On 24/11/11 11:00, Ariel T. Glenn wrote:
Hello folks,
So this has been running all of one day now, and I expect it to break in wild and crazy ways over the next period while we get the bugs out. But, throwing caution to the winds...
I'm generating dumps each day for each non-closed non-private project, of revisions added since the previous day. It uses the standard xml format, writing out stubs and history files.
This is a sort of poor person's incremental dump. What do I mean by that? Well... It doesn't contain a list of deletions, page moves, undeletes. It just dumps the metadata and text for every revision between X1 (last revision dumped the day before) and X2 (last revision in db as of the time it's dumped). The reason for that? Dumping a range of revisions is relatively easy. Accounting for page deletions, moves etc. since the previous dump is hard, so that is an exercise left to the reader :-P
Even with these limitations I'm hoping the data will be useful to folks.
Looks good. I think this can be very useful for the toolserver, were we have all the db metadata except the text.
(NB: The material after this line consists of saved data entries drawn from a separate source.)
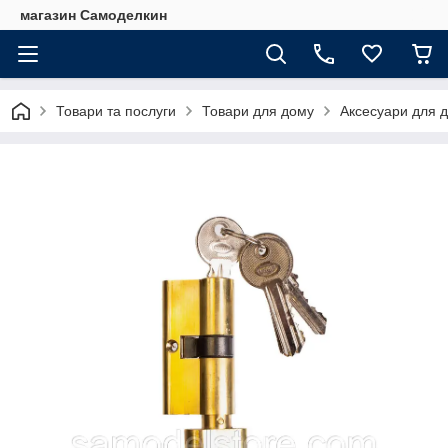
магазин Самоделкин
Товари та послуги
Товари для дому
Аксесуари для 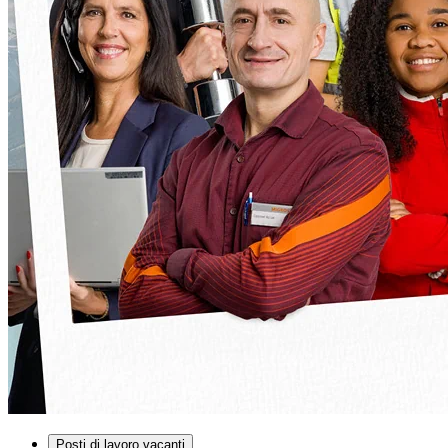
Posti di lavoro vacanti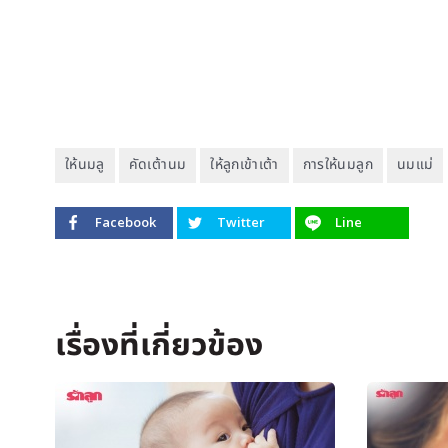
ให้นมลู
คัดเต้านม
ให้ลูกเข้าเต้า
การให้นมลูก
นมแม่
Facebook
Twitter
Line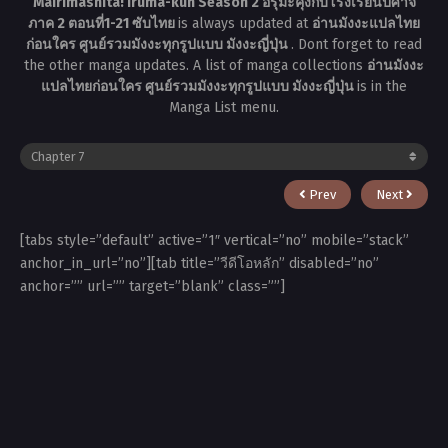
Mairimashita! Iruma-kun Season 2 อิรุมะคุงกับโรงเรียนปิศาจ
ภาค 2 ตอนที่1-21 ซับไทย
is always updated at
อ่านมังงะแปลไทย
ก่อนใคร ศูนย์รวมมังงะทุกรูปแบบ มังงะญี่ปุ่น
. Dont forget to read
the other manga updates. A list of manga collections
อ่านมังงะ
แปลไทยก่อนใคร ศูนย์รวมมังงะทุกรูปแบบ มังงะญี่ปุ่น
is in the
Manga List menu.
Prev
Next
[tabs style=”default” active=”1″ vertical=”no” mobile=”stack”
anchor_in_url=”no”][tab title=”วีดีโอหลัก” disabled=”no”
anchor=”” url=”” target=”blank” class=””]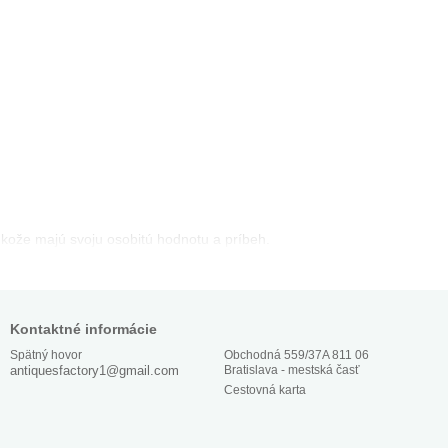
z kože majú svoju osobitú hodnotu a príbeh.
Kontaktné informácie
Obchodná 559/37A 811 06
Spätný hovor
Bratislava - mestská časť
antiquesfactory1@gmail.com
Cestovná karta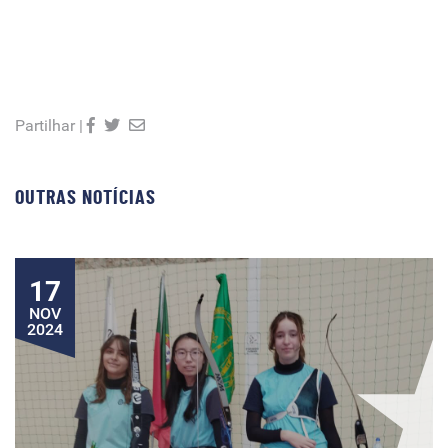
Partilhar |
OUTRAS NOTÍCIAS
17
NOV
2024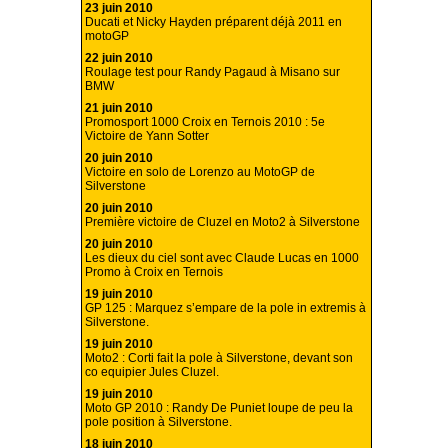
23 juin 2010
Ducati et Nicky Hayden préparent déjà 2011 en
motoGP
22 juin 2010
Roulage test pour Randy Pagaud à Misano sur
BMW
21 juin 2010
Promosport 1000 Croix en Ternois 2010 : 5e
Victoire de Yann Sotter
20 juin 2010
Victoire en solo de Lorenzo au MotoGP de
Silverstone
20 juin 2010
Première victoire de Cluzel en Moto2 à Silverstone
20 juin 2010
Les dieux du ciel sont avec Claude Lucas en 1000
Promo à Croix en Ternois
19 juin 2010
GP 125 : Marquez s’empare de la pole in extremis à
Silverstone.
19 juin 2010
Moto2 : Corti fait la pole à Silverstone, devant son
co equipier Jules Cluzel.
19 juin 2010
Moto GP 2010 : Randy De Puniet loupe de peu la
pole position à Silverstone.
18 juin 2010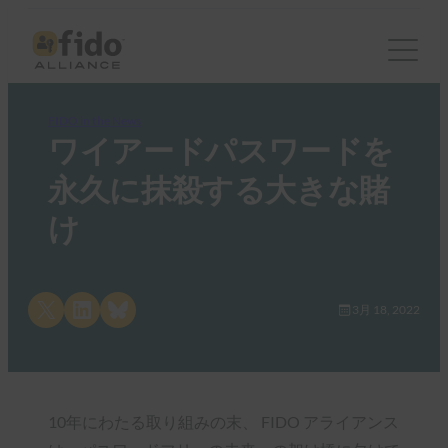
FIDO in the News
ワイアードパスワードを
永久に抹殺する大きな賭
け
Share on X
Share on LinkedIn
Share on Bluesky
3月 18, 2022
10年にわたる取り組みの末、 FIDO アライアンス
I think I'll make up something. (downloading now)
I may well be patching things tomorrow at this time for jobs that failed to run, so feel free to point out issues, but also don't be surprised by frequent outages.
The md5sum file lacks the filenames. :)
The code is in my branch in svn, see http://svn.wikimedia.org/viewvc/mediawiki/branches/ariel/xmldumps-backup/inc...
The .dblist files in the branch are dummy. What are checkforbz2footer and writeuptopageid tools? (Which seem unused, btw)